Prestigious award for Premier League
Wed 21st Apr 2010 | Football Governance
The Premier League has won the Queen's Award for Enterprise in the International Trade category.
The Premier League has been recognised by Her Majesty The Queen for its outstanding contribution to international trade, and the value that it brings to English football and the UK broadcasting industry.
This is the first time the Premier League has won the Award, the highest official UK awards for British business, and is one of around only 100 businesses to receive the accolade, given on the Queen's official birthday every year. The International Trade Award recognises substantial growth in overseas earnings and commercial success at outstanding levels over three consecutive 12-month periods from 2007 to 2009.
Following recommendation from the Prime Minister, the Premier League was conferred the Queen's Award for Enterprise primarily for the sale of television rights to foreign broadcasters and doubling overseas income from £108m per annum in 2007 to £250m per annum in 2009. This achievement reflected a highly effective marketing strategy utilising open tender processes and delivery of the broadcast output by local rights holders. Income is drawn from 211 territories in every continent across the globe as all 380 Barclays Premier League matches are broadcast in over 500 million homes.
Richard Scudamore, Premier League Chief Executive, said: "The Queen's Award for Enterprise is valued recognition for the investment that creative industries like ours put into developing original content and the successful part that football plays in the UK economy.
"Back when the Premier League started in 1992 there was one international broadcast contract; today we have 84 agreements servicing 211 territories all across the world. Our international rights distribution gives fantastic global profile to a number of major UK cities and the sponsors and partners who support the League and its 20 clubs.
"Creative industries are playing an increasingly important role for the economy; Britain was once known the world over for textiles and coal production, it is now our music, film and sports industries that drive our international reputation. Football is a fantastic low cost export, as for 33 weeks of the year our clubs access half a billion homes around the world. What those fans see when they tune in is well organised, exciting football where there is huge passion in the stands. That image travels: you might be might living in Singapore, Lagos, Abu Dhabi or Baltimore but you have an affinity with clubs like Liverpool, Arsenal, Manchester City or Chelsea."
The Premier League operates a three year broadcast rights sales model for both domestic and international rights. It is an open tender process which is available to all interested parties in that region. The Premier League sets very high standards for those potential rights holders; they must satisfy Premier League demands that they are a credible bidder and can deliver a high quality product to the potential viewers in their territory.
What is important for the sale of television rights to foreign broadcasters is that the Premier League product is delivered by a local rights holder who can satisfy the local market needs. Although a central feed of the 380 games from the UK is broadcast to the rights holders across the globe, each of them will have their own commentators commentating in their own language, will build their own studios, all of the advertising will be relevant to the local market. The Premier League also provides supporting sports and magazine programming all year round. The Premier League has long recognised that it means different things to different people and the rights holders do a massive job of making a very British business culturally acceptable in each country.
The Premier League's financial distribution formula to clubs is the most equitable of all Europe's major leagues and international TV rights play an important role in the improving the competiveness of the league. All the money received through the sale of our broadcasting rights in foreign territories is split equally among the 20 clubs. This provides a platform for the clubs to challenge in the competition, while rewarding investment and success.
In addition to television rights sales, the two other major elements of the Premier League's international trade are good causes and football development. The Premier League combines it brand and appeal with the resources and expertise to make a genuine and sustainable difference to football development and other causes in countries right around the world.
The centrepiece of the Premier League's £3.4m International Good Causes approach is the development of the successful Premier Skills coaching project, run in association with the British Council. Following pilots in Egypt and India in 2008 it has rapidly rolled out to a total of 22 projects across 15 countries, from Africa to China, India and South East Asia.
Former Premier League stars Warren Barton and Robbie Earle and a dedicated team of club community coaches lead the week-long Premier Skills courses.
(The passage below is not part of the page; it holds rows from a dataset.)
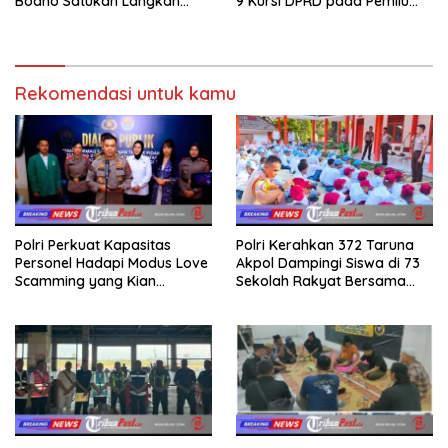
Bodho Satukan Langkah
9 Kursi DPRD pada Pemilu
dalam Ngaji Cangkruk
2029
Rekomendasi untuk kamu
Polri Perkuat Kapasitas
Polri Kerahkan 372 Taruna
Personel Hadapi Modus Love
Akpol Dampingi Siswa di 73
Scamming yang Kian
Sekolah Rakyat Bersama
Kompleks
Taruna Akademi TNI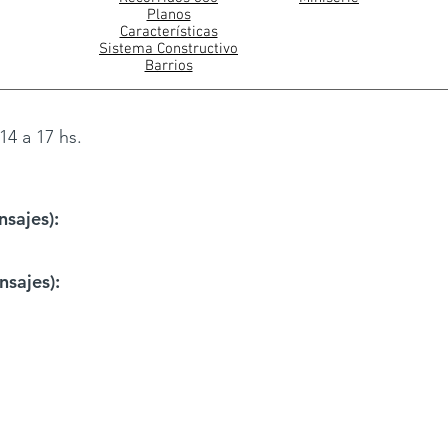
Planos
Características
Sistema Constructivo
Barrios
14 a 17 hs.
sajes):
sajes):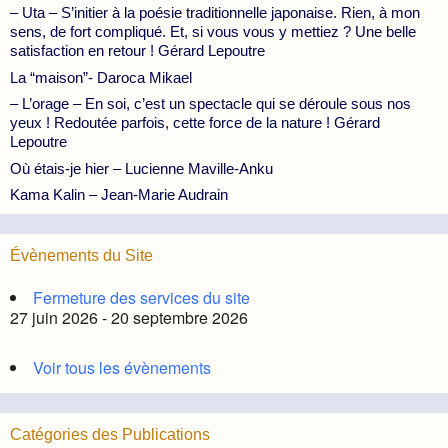
– Uta – S’initier à la poésie traditionnelle japonaise. Rien, à mon
sens, de fort compliqué. Et, si vous vous y mettiez ? Une belle
satisfaction en retour ! Gérard Lepoutre
La “maison”- Daroca Mikael
– L’orage – En soi, c’est un spectacle qui se déroule sous nos
yeux ! Redoutée parfois, cette force de la nature ! Gérard
Lepoutre
Où étais-je hier – Lucienne Maville-Anku
Kama Kalin – Jean-Marie Audrain
Évènements du Site
Fermeture des services du site
27 juin 2026 - 20 septembre 2026
Voir tous les évènements
Catégories des Publications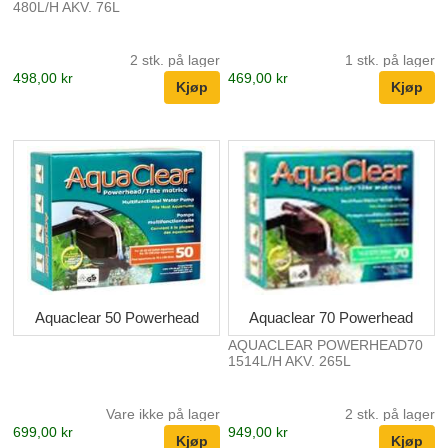
480L/H AKV. 76L
2 stk. på lager
1 stk. på lager
498,00 kr
469,00 kr
Aquaclear 50 Powerhead
Aquaclear 70 Powerhead
AQUACLEAR POWERHEAD70
1514L/H AKV. 265L
Vare ikke på lager
2 stk. på lager
699,00 kr
949,00 kr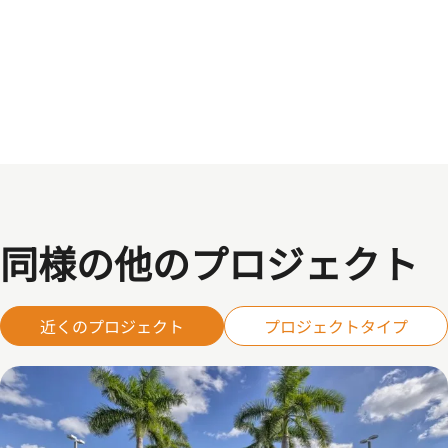
同様の他のプロジェクト
近くのプロジェクト
プロジェクトタイプ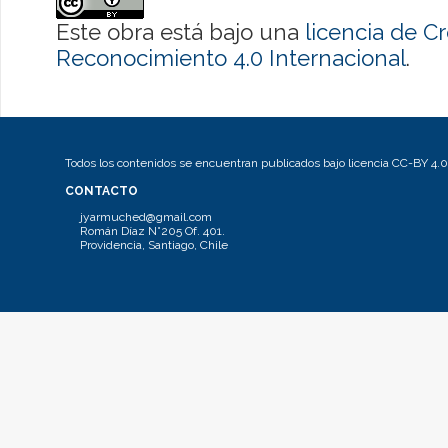
Este obra está bajo una
licencia de 
Reconocimiento 4.0 Internacional
.
Todos los contenidos se encuentran publicados bajo licencia CC-BY 4.0
CONTACTO
jyarmuched@gmail.com
Román Díaz N°205 Of. 401.
Providencia, Santiago, Chile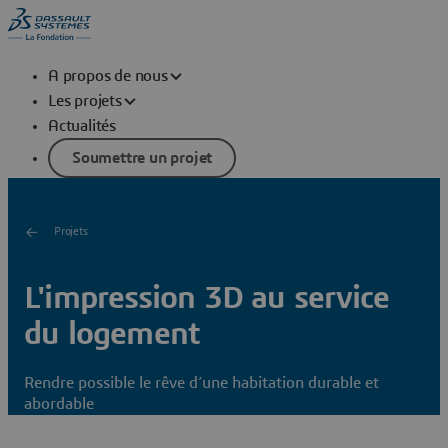
A propos de nous
Les projets
Actualités
Soumettre un projet
Projets
L'impression 3D au service
du logement
Rendre possible le rêve d’une habitation durable et
abordable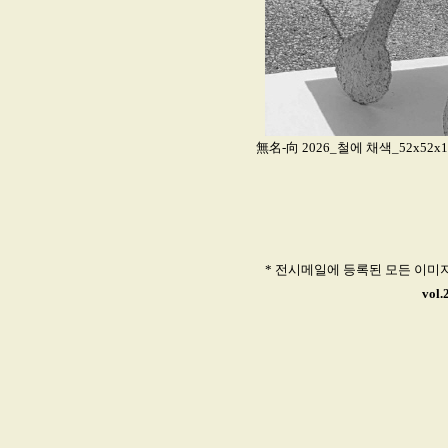
無名-向 2026_철에 채색_52x52x1
* 전시메일에 등록된 모든 이미
vol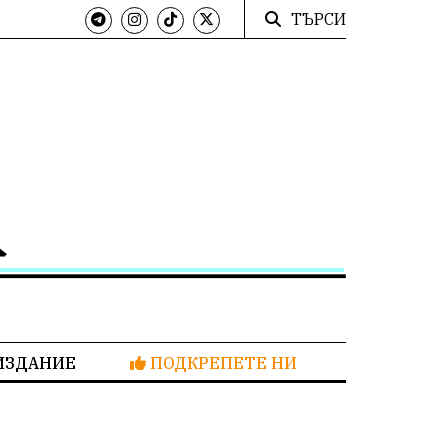
ТЪРСИ
ИЗДАНИЕ
ПОДКРЕПЕТЕ НИ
They provide aspiring sports coaches and youth leaders with the training to return to their own communities and enhance their existing football sessions, whilst also developing their leadership skills and a greater understanding of the role football can play in tackling other social issues.
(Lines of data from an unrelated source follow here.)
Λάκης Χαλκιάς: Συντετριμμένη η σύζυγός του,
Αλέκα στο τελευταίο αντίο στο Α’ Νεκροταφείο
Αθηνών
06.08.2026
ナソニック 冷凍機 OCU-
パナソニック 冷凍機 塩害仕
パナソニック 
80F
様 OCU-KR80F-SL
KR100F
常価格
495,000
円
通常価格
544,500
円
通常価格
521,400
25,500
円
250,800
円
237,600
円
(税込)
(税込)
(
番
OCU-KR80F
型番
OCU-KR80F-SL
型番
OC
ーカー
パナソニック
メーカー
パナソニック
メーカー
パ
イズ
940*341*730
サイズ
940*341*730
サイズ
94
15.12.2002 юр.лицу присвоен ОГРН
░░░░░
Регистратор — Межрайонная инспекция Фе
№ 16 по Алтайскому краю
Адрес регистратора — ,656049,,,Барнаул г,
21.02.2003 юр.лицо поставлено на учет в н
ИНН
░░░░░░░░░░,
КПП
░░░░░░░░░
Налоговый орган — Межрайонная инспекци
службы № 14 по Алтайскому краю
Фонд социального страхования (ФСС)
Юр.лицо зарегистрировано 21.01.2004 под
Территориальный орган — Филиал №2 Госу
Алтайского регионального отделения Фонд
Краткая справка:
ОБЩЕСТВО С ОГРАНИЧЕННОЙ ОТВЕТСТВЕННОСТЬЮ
In addition to the coaching and community leadership sessions, the British Council is developing English language materials using football-based content about the Premier League to inspire and capture the interest of millions of English language students worldwide. The first phase of Premier Skills has seen 1,000 young adults coached, who in turn have gone on to coach a further 250,000 people in their communities.
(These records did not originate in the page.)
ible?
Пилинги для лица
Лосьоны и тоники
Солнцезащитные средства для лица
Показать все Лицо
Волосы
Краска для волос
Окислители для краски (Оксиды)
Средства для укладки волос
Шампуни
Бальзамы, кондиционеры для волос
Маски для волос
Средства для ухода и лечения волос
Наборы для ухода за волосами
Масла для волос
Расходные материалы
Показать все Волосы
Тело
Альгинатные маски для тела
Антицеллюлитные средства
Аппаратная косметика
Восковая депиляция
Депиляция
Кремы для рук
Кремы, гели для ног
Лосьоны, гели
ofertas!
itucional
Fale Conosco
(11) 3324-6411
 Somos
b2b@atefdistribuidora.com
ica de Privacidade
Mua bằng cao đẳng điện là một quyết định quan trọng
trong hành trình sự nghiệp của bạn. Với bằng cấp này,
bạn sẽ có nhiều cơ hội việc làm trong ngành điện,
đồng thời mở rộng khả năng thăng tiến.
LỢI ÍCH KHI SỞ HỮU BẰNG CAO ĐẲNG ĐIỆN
The Premier League is also permanently engaged in international football development, where it provides advice to overseas leagues and national football associations. This can take the form of commercial advice or practical work like coaching clinics. The Premier League's most prominent international football development work is the biannual Barclays Asia Trophy, where three Premier League teams compete against local teams and also provide development work with the relevant local football authority during the tournament. In 2009 the Barclays Asia Trophy took place in Beijing.